In a large bowl, whisk together eggs and pumpkin to smooth consistency.
Stir in dry milk, and any or all of optional ingredients.
Add flour gradually, combining with spatula or hands, to form a stiff, dry dough.
Turn out onto lightly floured surface and knead lightly until mixture comes together smoothly.
Roll dough to ½ inch thickness (it will probably split around the edges of the dough – don’t worry too much, all the dough gets used).
Cut using the cookie cutter of your choice.
Gather left over dough (edges and scraps) and knead together lightly. Roll dough again and continue to cut out shapes, repeat this process until all the dough is used.
Place shapes on the paper lined cookie sheet.

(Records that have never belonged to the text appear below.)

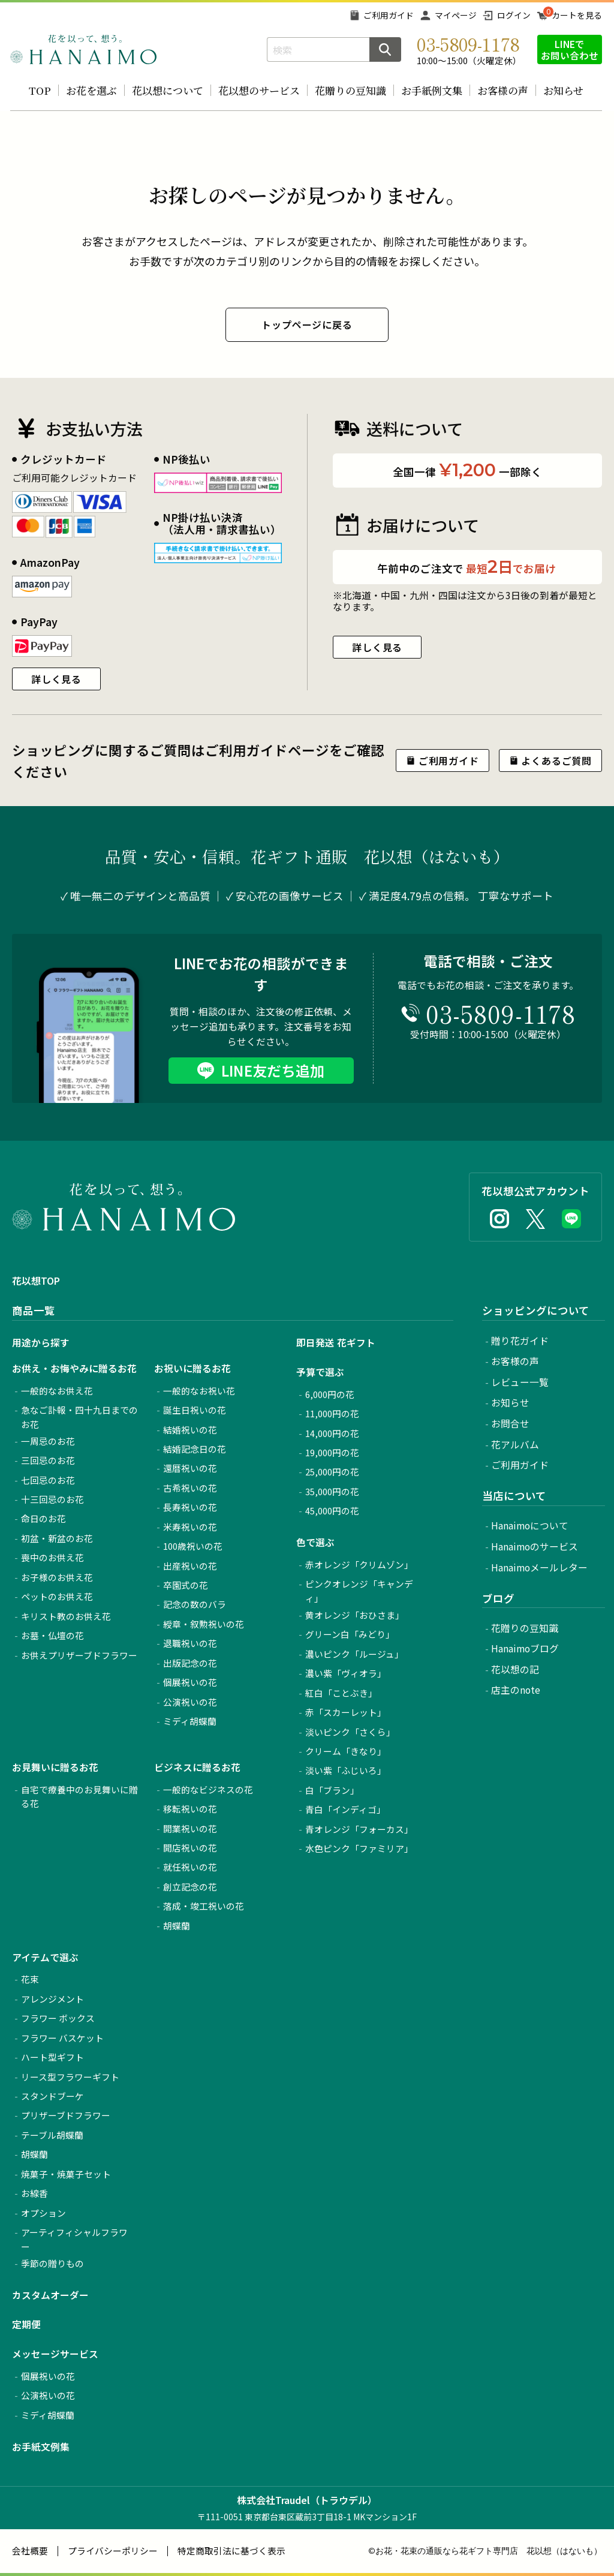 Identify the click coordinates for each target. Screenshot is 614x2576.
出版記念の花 (190, 1663)
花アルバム (515, 1444)
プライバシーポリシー (113, 2550)
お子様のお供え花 (57, 1577)
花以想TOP (36, 1280)
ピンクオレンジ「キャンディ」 (359, 1590)
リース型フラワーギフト (70, 2076)
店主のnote (515, 1690)
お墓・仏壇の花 (52, 1635)
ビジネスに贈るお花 (197, 1767)
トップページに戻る (306, 324)
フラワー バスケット (62, 2037)
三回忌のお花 (48, 1460)
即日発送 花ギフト (335, 1342)
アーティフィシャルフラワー (74, 2239)
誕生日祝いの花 (194, 1409)
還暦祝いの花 (190, 1468)
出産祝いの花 (190, 1565)
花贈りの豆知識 (350, 90)
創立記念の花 (190, 1886)
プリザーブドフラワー (65, 2115)
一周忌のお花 (48, 1441)
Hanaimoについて (529, 1525)
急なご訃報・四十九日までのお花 (79, 1416)
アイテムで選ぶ (45, 1957)
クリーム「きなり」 (345, 1751)
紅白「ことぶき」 (341, 1693)
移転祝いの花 (190, 1808)
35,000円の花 (332, 1491)
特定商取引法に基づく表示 (231, 2550)
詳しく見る (56, 679)
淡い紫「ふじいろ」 (345, 1770)
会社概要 (30, 2550)
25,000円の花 (332, 1471)
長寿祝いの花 (190, 1507)
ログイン (514, 15)
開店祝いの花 (190, 1847)
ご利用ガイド (388, 15)
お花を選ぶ (91, 90)
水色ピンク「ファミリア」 (359, 1848)
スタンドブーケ (52, 2096)
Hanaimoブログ (525, 1648)
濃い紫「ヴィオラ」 (345, 1673)
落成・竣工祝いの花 (203, 1905)
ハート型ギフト (52, 2057)
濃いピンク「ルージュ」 (354, 1654)
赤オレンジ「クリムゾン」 (359, 1564)
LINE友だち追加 (272, 1070)
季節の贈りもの (52, 2263)
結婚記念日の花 (194, 1448)
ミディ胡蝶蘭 (189, 1721)
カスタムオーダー (50, 2295)
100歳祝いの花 (192, 1546)
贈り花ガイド (520, 1341)
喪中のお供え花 (52, 1557)
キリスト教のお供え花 (66, 1616)
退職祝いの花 (190, 1643)
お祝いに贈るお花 (192, 1368)
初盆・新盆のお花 (57, 1538)
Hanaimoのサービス (534, 1546)
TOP (40, 90)
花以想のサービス (259, 90)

If desired, use tines of fork to decorate, lightly pressing down to only halfway through dough.
Bake 20 minutes. Remove from oven and carefully turn biscuits over, then return to oven and bake an additional 20 minutes.
Allow to cool completely on wire rack.
When cool, store in zip lock bag or air-tight container.
Keep in refrigerator for longer shelf life, or store in your freezer for up to 4 months.
Feed these Pumpkin Cookies as a treat.
Treats should not make up more than 10% of your pets diet.
As with any treat, always provide fresh water after feeding.